As for the power levels people are complaining about doesn't that depend on how *many* electrons are needed to be moved to switch from 0 to 1? Single electron transistors *already* exist.
On a general design note *all* digital logic is essentially *analog* circuitry driven hard enough to suppress (in principle) any sensitivity to low level analog problems while taking a hit on speed (ECL traded complexity for speed by going sub saturation and so being 10x faster than top end TTL but with huge power needs).
Large scale and/or high frequency digital design problems arise when they can't be driven hard enough (usually there's so damm many transistors you can't pump enough power into the chip without melting it).
460Ghz processor anyone?
Yes. I think it will play Krysis.
"On a general design note *all* digital logic is essentially *analog* circuitry driven hard enough to suppress (in principle) any sensitivity to low level analog problems while taking a hit on speed..."

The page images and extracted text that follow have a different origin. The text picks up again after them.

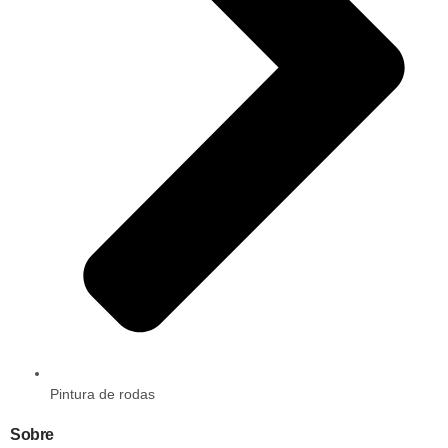
Pintura de rodas
Sobre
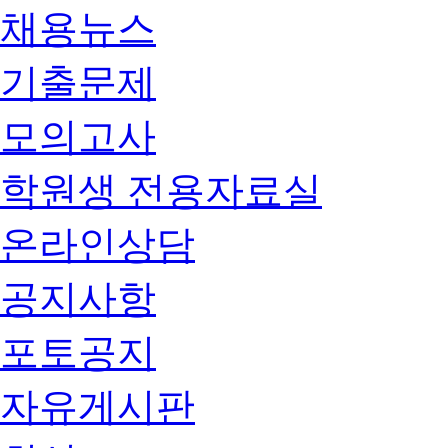
채용뉴스
기출문제
모의고사
학원생 전용자료실
온라인상담
공지사항
포토공지
자유게시판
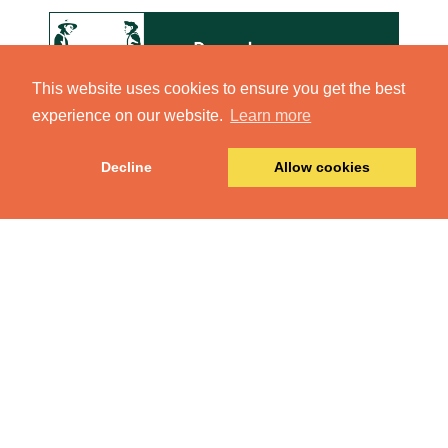
This website uses cookies to ensure you get the best
experience on our website.
Learn more
Decline
Allow cookies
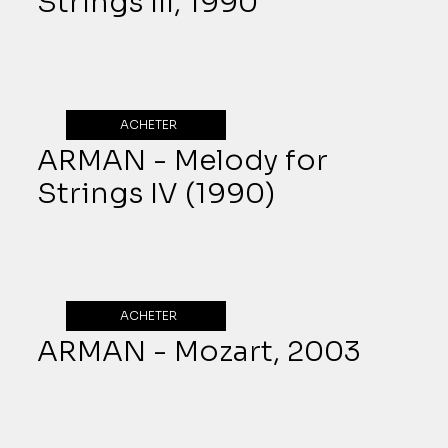
Strings III, 1990
ACHETER
ARMAN - Melody for
Strings IV (1990)
ACHETER
ARMAN - Mozart, 2003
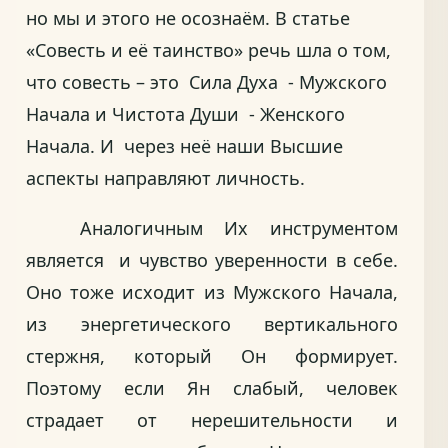
но мы и этого не осознаём. В статье
«Совесть и её таинство» речь шла о том,
что совесть – это Сила Духа - Мужского
Начала и Чистота Души - Женского
Начала. И через неё наши Высшие
аспекты направляют личность.
Аналогичным Их инструментом
является и чувство уверенности в себе.
Оно тоже исходит из Мужского Начала,
из энергетического вертикального
стержня, который Он формирует.
Поэтому если Ян слабый, человек
страдает от нерешительности и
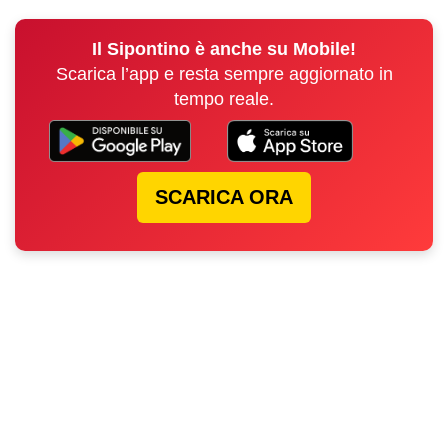
Il Sipontino è anche su Mobile!
Scarica l’app e resta sempre aggiornato in
tempo reale.
SCARICA ORA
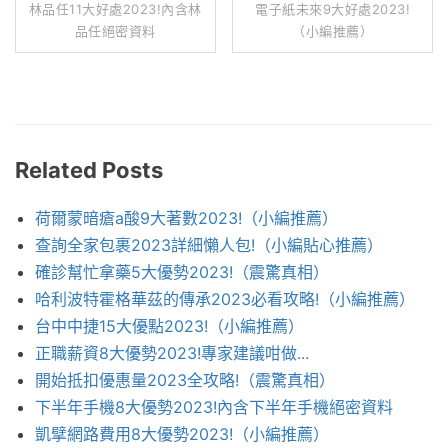
林品任11大好處2023!內含林
電子紙未來9大好處2023!
品任絕密資料
（小編推薦）
Related Posts
荷爾蒙暗瘡a酸9大著數2023!（小編推薦）
查詢全家包裹2023詳細懶人包!（小編貼心推薦）
確診幫忙拿藥5大優勢2023!（震驚真相）
哈利波特霍格華茲的傳承2023必看攻略!（小編推薦）
台中中捷15大優點2023!（小編推薦）
正職薪資8大優勢2023!專家建議咁做...
開始抵扣優惠量2023全攻略!（震驚真相）
下半年手機8大優勢2023!內含下半年手機絕密資料
凱擘網路費用8大優勢2023!（小編推薦）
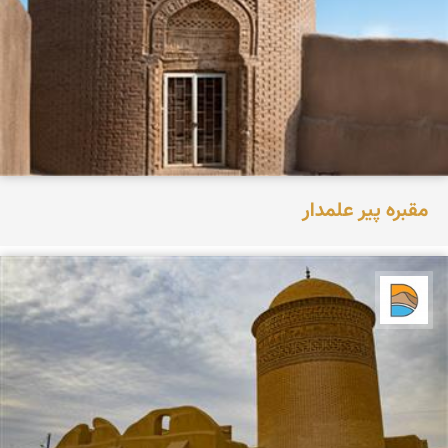
مقبره پیر علمدار
دریاچه کویر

Correct, it's hard to get this point across to digital types who've had little small-signal analog experience. That's why I used the example of the super-regenerative receiver in my post above, it neatly illustrates (albeit in a complex way) how digital switching and analogue amplification are essentially a part of one large analog process.

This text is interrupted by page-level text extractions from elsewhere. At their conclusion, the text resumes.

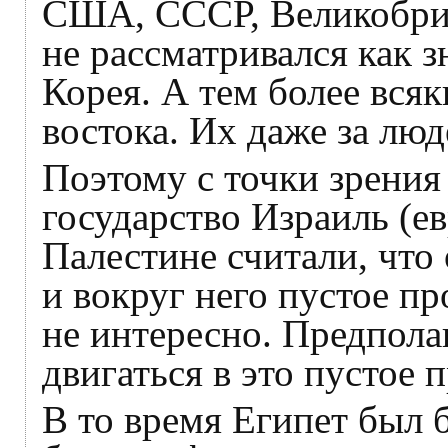
США, СССР, Великобрит
не рассматривался как з
Корея. А тем более вся
востока. Их даже за люд
Поэтому с точки зрени
государство Израиль (е
Палестине считали, что
и вокруг него пустое п
не интересно. Предпола
двигаться в это пустое 
В то время Египет был 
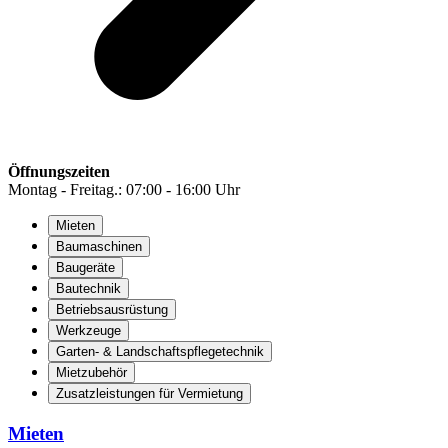
Öffnungszeiten
Montag - Freitag.: 07:00 - 16:00 Uhr
Mieten
Baumaschinen
Baugeräte
Bautechnik
Betriebsausrüstung
Werkzeuge
Garten- & Landschaftspflegetechnik
Mietzubehör
Zusatzleistungen für Vermietung
Mieten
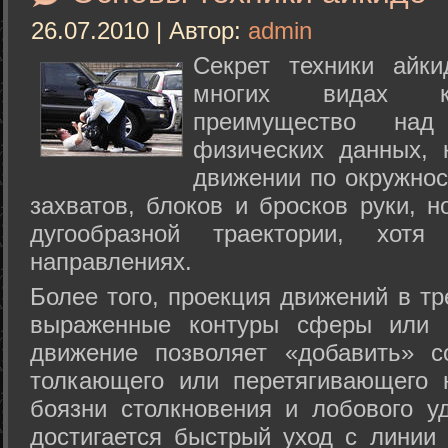
26.07.2010 | Автор:
admin
Секрет техники айк
многих видах ки
преимущество над
физических данных, 
движении по окружнос
захватов, блоков и бросков руки, н
дугообразной траектории, хо
направлениях.
Более того, проекция движений в тр
выраженные контуры сферы или с
движение позволяет «добавить» с
толкающего или перетягивающего 
боязни столкновения и лобового у
достигается быстрый уход с линии 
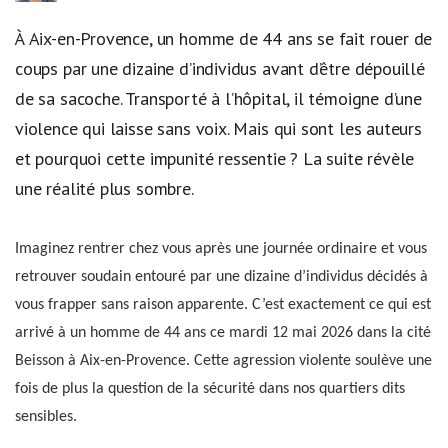
À Aix-en-Provence, un homme de 44 ans se fait rouer de
coups par une dizaine d’individus avant d’être dépouillé
de sa sacoche. Transporté à l’hôpital, il témoigne d’une
violence qui laisse sans voix. Mais qui sont les auteurs
et pourquoi cette impunité ressentie ? La suite révèle
une réalité plus sombre.
Imaginez rentrer chez vous après une journée ordinaire et vous
retrouver soudain entouré par une dizaine d’individus décidés à
vous frapper sans raison apparente. C’est exactement ce qui est
arrivé à un homme de 44 ans ce mardi 12 mai 2026 dans la cité
Beisson à Aix-en-Provence. Cette agression violente soulève une
fois de plus la question de la sécurité dans nos quartiers dits
sensibles.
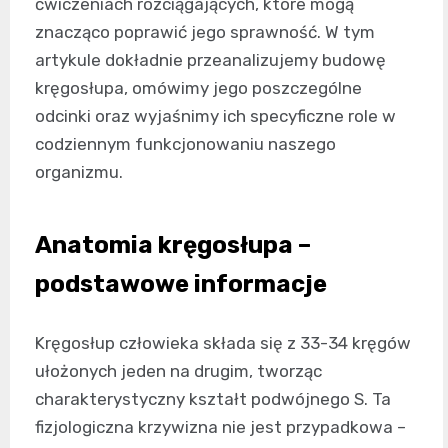
ćwiczeniach rozciągających, które mogą
znacząco poprawić jego sprawność. W tym
artykule dokładnie przeanalizujemy budowę
kręgosłupa, omówimy jego poszczególne
odcinki oraz wyjaśnimy ich specyficzne role w
codziennym funkcjonowaniu naszego
organizmu.
Anatomia kręgosłupa –
podstawowe informacje
Kręgosłup człowieka składa się z 33-34 kręgów
ułożonych jeden na drugim, tworząc
charakterystyczny kształt podwójnego S. Ta
fizjologiczna krzywizna nie jest przypadkowa –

Of course, at the purely quantum level, it's back to 'digital' again for electrons. (And this brings up the usual nomenclature/definition problem: as the terms 'analog' and 'digital', having had a somewhat checkered past as far as common usage goes, we really should define them more precisely to avoid confusion).
Re 460GHz, I mentioned that too somewhere above. Not bad really given that it's not that long ago valves had problems just working in the UHF region. Mind you, 460GHz [lambda ~ 0.5mm] still falls short if you ever wanted to use the technology for a 1000nm laser (~3000,000GHz).
;-)
Now you've got me confused. Earlier you seemed to be arguing with me that valves and transistors can be regarded as digital devices yet here you're saying the opposite and agreeing with my original point that whilst these devices can be used in digital applications they are still fundamentally analogue devices.
I'm not arguing with anyone. It's a matter of scale.
Grossly overdriven analog stages with feedback -> Digital
Lower the signal levels and the feed back -> small signal effects -> analogue operation (In a pinch smart designers have used individual inverters from a TTL chip as analog amplifiers. These are *highly* constrained designs where you simply cannot add a package).
This is the milliamp/millivolt level down to micro amp/volt levels. Signal levels that would get lost in the hash of the power lines on a digital board (part of what makes putting sound and video signals on PC so "interesting").
Lower it further . 1mA is still 6.25 x 10^12 electrons. In the 1950s people made op-amps with input currents at the *pico* amp level. That is still 6.25 million electrons. At the single electron transistor level there is *one* electron. It is either there or not, which is about as *indivisible* as you can get (image intensifiers are also quantum devices. That "flickering" you get in NV devices is *not* a mfg fault. It's the quantum nature of reality itself)
If you *really* want to go digital you're looking at electron transitions in atoms. The levels are fixed, *highly* stable and (AFAIK. IANAQP) they cannot be sub-divided. You can't get an electron caught half way between two levels.
Engineering a system to link atoms together and use those transitions to build a "true" digital system is left as an exercise.